Jim Lemon wasn't the only future big leaguer I saw in Class AA baseball on his way up to "the bigs." There was also Bill Virdon, who later played for and managed the St. Louis Cardinals. There, too, was Gus Triandos, who played for the Yankees after his stint in Birmingham. But the last great player I saw during his minor league days was Reggie Jackson. The Barons were associated with various major league clubs during those years, a farm team of the big team. And I saw many of these wonderful players because several major league teams would, upon breaking camp after Spring Training in Florida (they all went to Florida then), play exhibitions with various minor league teams on their way north to their major league home cities. I saw a Baron pitcher strike out Ted Williams twice in one of these exhibitions. If that pitcher is still alive, I'll bet he's telling his grandchildren about it even now. And even striking out, Ted Williams had the sweetest swing I ever saw, before or since.
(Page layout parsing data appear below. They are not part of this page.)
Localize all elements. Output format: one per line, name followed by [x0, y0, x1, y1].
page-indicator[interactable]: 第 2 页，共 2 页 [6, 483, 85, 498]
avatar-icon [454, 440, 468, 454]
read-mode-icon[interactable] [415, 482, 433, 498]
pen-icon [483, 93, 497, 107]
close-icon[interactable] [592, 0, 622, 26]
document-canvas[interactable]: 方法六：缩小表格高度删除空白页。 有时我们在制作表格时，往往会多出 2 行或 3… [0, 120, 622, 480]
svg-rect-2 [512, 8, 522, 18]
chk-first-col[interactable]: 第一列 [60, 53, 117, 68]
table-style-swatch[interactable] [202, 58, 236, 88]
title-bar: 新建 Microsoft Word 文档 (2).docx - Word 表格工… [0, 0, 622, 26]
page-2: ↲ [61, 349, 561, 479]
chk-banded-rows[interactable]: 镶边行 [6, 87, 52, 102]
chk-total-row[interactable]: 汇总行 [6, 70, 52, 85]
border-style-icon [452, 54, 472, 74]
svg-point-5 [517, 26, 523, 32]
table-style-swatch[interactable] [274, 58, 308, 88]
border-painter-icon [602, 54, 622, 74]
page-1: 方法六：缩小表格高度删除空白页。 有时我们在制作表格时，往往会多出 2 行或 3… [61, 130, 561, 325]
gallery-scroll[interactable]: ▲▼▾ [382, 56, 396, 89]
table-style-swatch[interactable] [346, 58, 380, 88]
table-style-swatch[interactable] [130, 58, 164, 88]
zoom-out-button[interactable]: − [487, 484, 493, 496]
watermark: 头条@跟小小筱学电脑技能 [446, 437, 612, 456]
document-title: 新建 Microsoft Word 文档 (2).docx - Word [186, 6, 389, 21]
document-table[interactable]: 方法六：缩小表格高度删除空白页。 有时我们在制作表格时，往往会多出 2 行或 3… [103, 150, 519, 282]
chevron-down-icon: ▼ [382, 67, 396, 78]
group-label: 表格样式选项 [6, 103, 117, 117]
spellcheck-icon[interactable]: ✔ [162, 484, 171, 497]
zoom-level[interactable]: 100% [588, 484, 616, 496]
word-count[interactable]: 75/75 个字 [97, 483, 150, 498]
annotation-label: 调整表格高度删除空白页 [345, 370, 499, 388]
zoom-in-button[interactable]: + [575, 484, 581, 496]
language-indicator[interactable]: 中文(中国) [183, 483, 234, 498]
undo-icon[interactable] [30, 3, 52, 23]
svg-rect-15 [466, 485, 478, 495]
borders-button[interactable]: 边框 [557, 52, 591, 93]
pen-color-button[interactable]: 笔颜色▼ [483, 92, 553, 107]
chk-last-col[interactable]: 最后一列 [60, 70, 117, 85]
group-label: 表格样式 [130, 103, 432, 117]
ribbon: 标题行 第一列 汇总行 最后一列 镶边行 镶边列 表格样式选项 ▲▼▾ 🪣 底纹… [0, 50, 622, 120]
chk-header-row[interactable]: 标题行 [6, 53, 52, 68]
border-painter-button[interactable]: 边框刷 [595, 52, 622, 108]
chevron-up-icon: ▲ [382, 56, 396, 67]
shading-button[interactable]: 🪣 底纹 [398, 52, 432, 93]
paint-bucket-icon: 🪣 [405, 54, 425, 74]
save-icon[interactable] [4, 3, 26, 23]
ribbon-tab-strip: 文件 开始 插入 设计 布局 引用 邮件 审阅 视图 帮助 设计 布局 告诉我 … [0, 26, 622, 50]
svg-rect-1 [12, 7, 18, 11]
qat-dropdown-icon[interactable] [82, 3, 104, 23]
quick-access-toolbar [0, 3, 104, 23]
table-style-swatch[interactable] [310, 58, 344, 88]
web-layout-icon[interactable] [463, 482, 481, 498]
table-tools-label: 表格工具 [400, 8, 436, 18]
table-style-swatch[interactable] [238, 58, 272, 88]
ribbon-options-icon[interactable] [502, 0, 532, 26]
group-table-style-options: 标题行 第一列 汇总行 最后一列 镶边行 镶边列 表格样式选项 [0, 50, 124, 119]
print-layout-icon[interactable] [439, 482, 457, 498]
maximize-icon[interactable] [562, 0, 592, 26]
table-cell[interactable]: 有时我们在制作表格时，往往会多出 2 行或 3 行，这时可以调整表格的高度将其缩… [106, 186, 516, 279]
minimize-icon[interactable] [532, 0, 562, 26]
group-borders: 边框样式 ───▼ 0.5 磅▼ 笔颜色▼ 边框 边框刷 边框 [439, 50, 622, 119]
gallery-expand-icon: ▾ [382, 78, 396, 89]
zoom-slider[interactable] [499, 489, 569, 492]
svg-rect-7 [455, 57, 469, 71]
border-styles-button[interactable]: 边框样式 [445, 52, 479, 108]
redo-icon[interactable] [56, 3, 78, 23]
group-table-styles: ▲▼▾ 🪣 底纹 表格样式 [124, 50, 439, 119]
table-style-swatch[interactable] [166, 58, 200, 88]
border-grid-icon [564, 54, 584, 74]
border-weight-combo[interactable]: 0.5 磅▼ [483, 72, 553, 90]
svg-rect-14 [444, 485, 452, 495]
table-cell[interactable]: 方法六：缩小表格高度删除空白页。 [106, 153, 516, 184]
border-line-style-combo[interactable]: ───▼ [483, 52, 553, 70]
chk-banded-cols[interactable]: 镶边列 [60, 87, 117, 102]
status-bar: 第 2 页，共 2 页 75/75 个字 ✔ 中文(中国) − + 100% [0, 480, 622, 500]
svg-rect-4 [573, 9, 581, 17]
In those days, I listened to Barons' games on the radio. On a good night for the team, I can still hear the announcer saying when the bases were loaded, that they were F. O. B., Full of Barons. Road games were also broadcast but with a twist. The announcer wasn't actually with the team! He was calling the game in a Birmingham studio from a ticker tape that tap-tap-tapped each play as it happened. His obvious embellishments made it seem almost as if he were there, but our love for baseball was such that we didn't really care. My love for baseball carried into my teen years, and I still have a copy of the 1954 Mutual Baseball Almanac that I ordered through the mail. It cost a dollar, and it's in pristine condition still. Mutual Radio carried the Game of the Week. Television broadcasts were quite rare, though the World Series was televised.

One last, very important thing. As kids, most of us didn't join any formal leagues. We just got a team together and challenged another group of kids. We played baseball for pure fun. There were few, if any, adults around to mess things up. If we won, fine. If we lost, we still got on our bikes and pedaled to the nearest store for a cold drink (that's what we called soda pop back then) to take the edge off the hot Alabama summer.
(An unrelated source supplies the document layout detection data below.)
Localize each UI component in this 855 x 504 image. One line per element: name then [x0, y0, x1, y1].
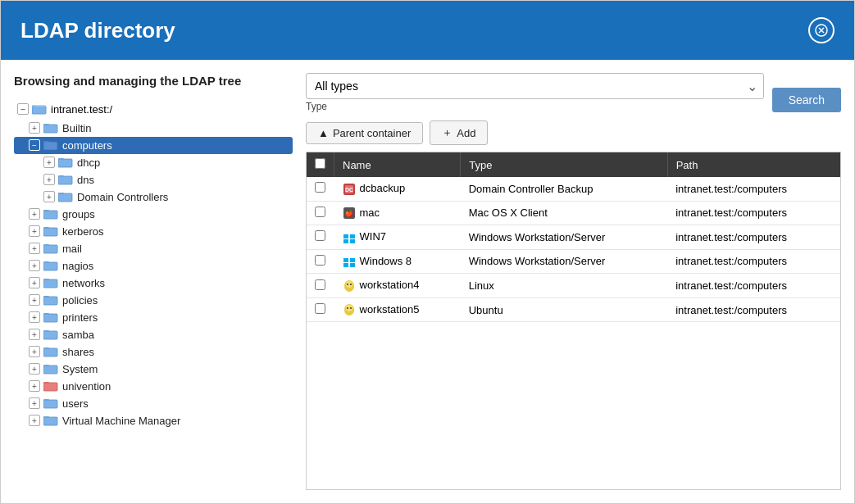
row-checkbox[interactable] — [315, 230, 325, 241]
folder-icon — [43, 260, 58, 271]
type-select[interactable]: All typesDomain Controller BackupMac OS … — [306, 73, 764, 99]
table-row[interactable]: workstation4Linuxintranet.test:/computer… — [307, 274, 840, 298]
tree-item[interactable]: + samba — [14, 326, 293, 343]
tree-item-label: groups — [62, 208, 95, 220]
row-type-cell: Windows Workstation/Server — [461, 225, 667, 250]
folder-icon — [43, 225, 58, 237]
tree-expand-btn[interactable]: + — [29, 260, 40, 271]
folder-icon — [43, 294, 58, 306]
tree-item[interactable]: + shares — [14, 343, 293, 361]
tree-item-label: univention — [62, 380, 111, 393]
svg-text:🍎: 🍎 — [345, 209, 353, 217]
root-folder-icon — [32, 103, 47, 115]
row-type-cell: Linux — [461, 274, 667, 298]
row-checkbox[interactable] — [315, 255, 325, 266]
tree-item[interactable]: + groups — [14, 206, 293, 223]
svg-rect-39 — [43, 417, 57, 425]
tree-expand-btn[interactable]: + — [29, 243, 40, 254]
tree-item[interactable]: + networks — [14, 275, 293, 292]
tree-item-label: samba — [62, 329, 94, 341]
tree-item-label: users — [62, 397, 89, 410]
svg-rect-46 — [350, 234, 355, 238]
folder-icon — [43, 277, 58, 288]
tree-expand-btn[interactable]: + — [29, 294, 40, 306]
tree-item-label: computers — [62, 139, 112, 152]
tree-item-label: policies — [62, 294, 98, 306]
tree-collapse-root[interactable]: − — [17, 103, 29, 115]
parent-container-label: Parent container — [333, 127, 411, 139]
tree-expand-btn[interactable]: + — [43, 174, 55, 185]
row-checkbox[interactable] — [315, 182, 325, 193]
table-row[interactable]: Windows 8Windows Workstation/Serverintra… — [307, 249, 840, 274]
table-row[interactable]: workstation5Ubuntuintranet.test:/compute… — [307, 297, 840, 322]
tree-expand-btn[interactable]: + — [29, 277, 40, 288]
tree-item-label: shares — [62, 346, 94, 358]
chevron-up-icon: ▲ — [318, 127, 329, 139]
svg-rect-35 — [43, 383, 57, 391]
tree-item[interactable]: + policies — [14, 292, 293, 309]
tree-item[interactable]: − computers — [14, 137, 293, 154]
row-name: mac — [360, 207, 380, 219]
svg-point-59 — [347, 307, 348, 309]
row-checkbox[interactable] — [315, 207, 325, 217]
tree-expand-btn[interactable]: + — [29, 122, 40, 134]
tree-expand-btn[interactable]: + — [29, 346, 40, 357]
tree-expand-btn[interactable]: + — [43, 191, 55, 202]
tree-expand-btn[interactable]: + — [29, 415, 40, 426]
add-button[interactable]: ＋ Add — [430, 120, 488, 145]
dialog-header: LDAP directory — [1, 1, 854, 60]
tree-expand-btn[interactable]: + — [29, 208, 40, 220]
folder-icon — [43, 243, 58, 254]
folder-icon — [58, 191, 73, 202]
table-row[interactable]: DCdcbackupDomain Controller Backupintran… — [307, 177, 840, 201]
row-name: workstation4 — [360, 279, 420, 291]
folder-icon — [43, 415, 58, 426]
tree-expand-btn[interactable]: + — [29, 329, 40, 340]
row-checkbox[interactable] — [315, 279, 325, 290]
svg-rect-13 — [58, 193, 72, 202]
tree-expand-btn[interactable]: + — [29, 225, 40, 237]
tree-item[interactable]: + Builtin — [14, 120, 293, 137]
plus-icon: ＋ — [442, 125, 453, 140]
tree-item[interactable]: + dns — [14, 171, 293, 188]
tree-item-label: mail — [62, 243, 82, 255]
tree-expand-btn[interactable]: + — [29, 397, 40, 409]
table-row[interactable]: WIN7Windows Workstation/Serverintranet.t… — [307, 225, 840, 250]
tree-expand-btn[interactable]: + — [29, 363, 40, 375]
tree-item[interactable]: + univention — [14, 378, 293, 395]
tree-item[interactable]: + System — [14, 361, 293, 378]
table-row[interactable]: 🍎macMac OS X Clientintranet.test:/comput… — [307, 201, 840, 225]
root-label[interactable]: intranet.test:/ — [51, 103, 112, 116]
folder-icon — [58, 157, 73, 168]
th-type: Type — [461, 152, 667, 177]
svg-rect-3 — [32, 106, 46, 114]
folder-icon — [43, 139, 58, 151]
row-path-cell: intranet.test:/computers — [667, 177, 840, 201]
tree-item[interactable]: + nagios — [14, 257, 293, 275]
svg-rect-9 — [58, 159, 72, 167]
row-name-cell: WIN7 — [334, 225, 461, 250]
filter-row: All typesDomain Controller BackupMac OS … — [306, 73, 841, 112]
tree-expand-btn[interactable]: + — [29, 380, 40, 392]
tree-item[interactable]: + printers — [14, 309, 293, 326]
search-button[interactable]: Search — [772, 88, 841, 112]
row-checkbox[interactable] — [315, 303, 325, 314]
tree-expand-btn[interactable]: + — [43, 157, 55, 168]
tree-item[interactable]: + users — [14, 395, 293, 412]
select-all-checkbox[interactable] — [315, 158, 325, 169]
tree-item[interactable]: + dhcp — [14, 154, 293, 171]
tree-expand-btn[interactable]: − — [29, 139, 40, 151]
tree-item-label: Builtin — [62, 122, 91, 134]
row-path-cell: intranet.test:/computers — [667, 225, 840, 250]
row-path-cell: intranet.test:/computers — [667, 274, 840, 298]
tree-item[interactable]: + Virtual Machine Manager — [14, 412, 293, 429]
parent-container-button[interactable]: ▲ Parent container — [306, 122, 423, 144]
tree-item[interactable]: + Domain Controllers — [14, 188, 293, 206]
folder-icon — [43, 122, 58, 134]
close-button[interactable] — [808, 17, 835, 43]
tree-item[interactable]: + mail — [14, 240, 293, 257]
svg-rect-37 — [43, 400, 57, 408]
row-checkbox-cell — [307, 274, 334, 298]
tree-item[interactable]: + kerberos — [14, 223, 293, 240]
tree-expand-btn[interactable]: + — [29, 311, 40, 323]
It's been said that it was a more innocent time. I think it was for most of us. And baseball was a part of my innocence and my life with my sweet grandfather. What more could a kid ask for?
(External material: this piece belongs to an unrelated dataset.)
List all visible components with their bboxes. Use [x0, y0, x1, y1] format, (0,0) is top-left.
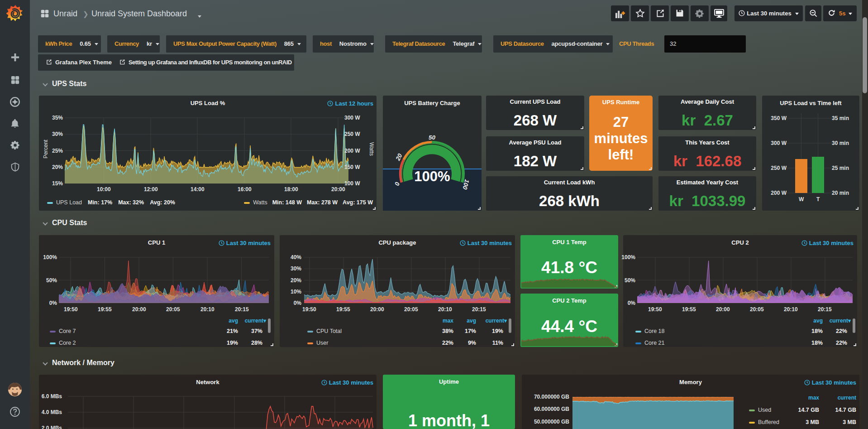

An important social footnote should be added to this near idyllic description of my life growing up in Birmingham, Alabama. It wasn't an innocent time for everybody. Until I was an adult, there were never any black faces in the stands at Rickwood Field when the Barons were playing. There was another team back then, the Birmingham Black Barons, a team that Willie Mays played for on his way up. He's from a little town, Fairfield, Alabama, where the steel mills roared and belched, not far from where I lived. Further, in the early sixties, as blacks demanded their freedom with marches and demonstrations in Birmingham, there was no baseball at Rickwood. The locals thought it better to shut down than to risk that they might have to attend games with blacks. Fortunately for everybody, Rickwood Field opened up again, and it was after the re-opening that I saw Reggie Jackson play for the Barons. But today Rickwood is empty to professional baseball. The new stadium is located in Hoover, Alabama, across Red Mountain, in a white neighborhood. The area around Rickwood Field is now peopled by black folks.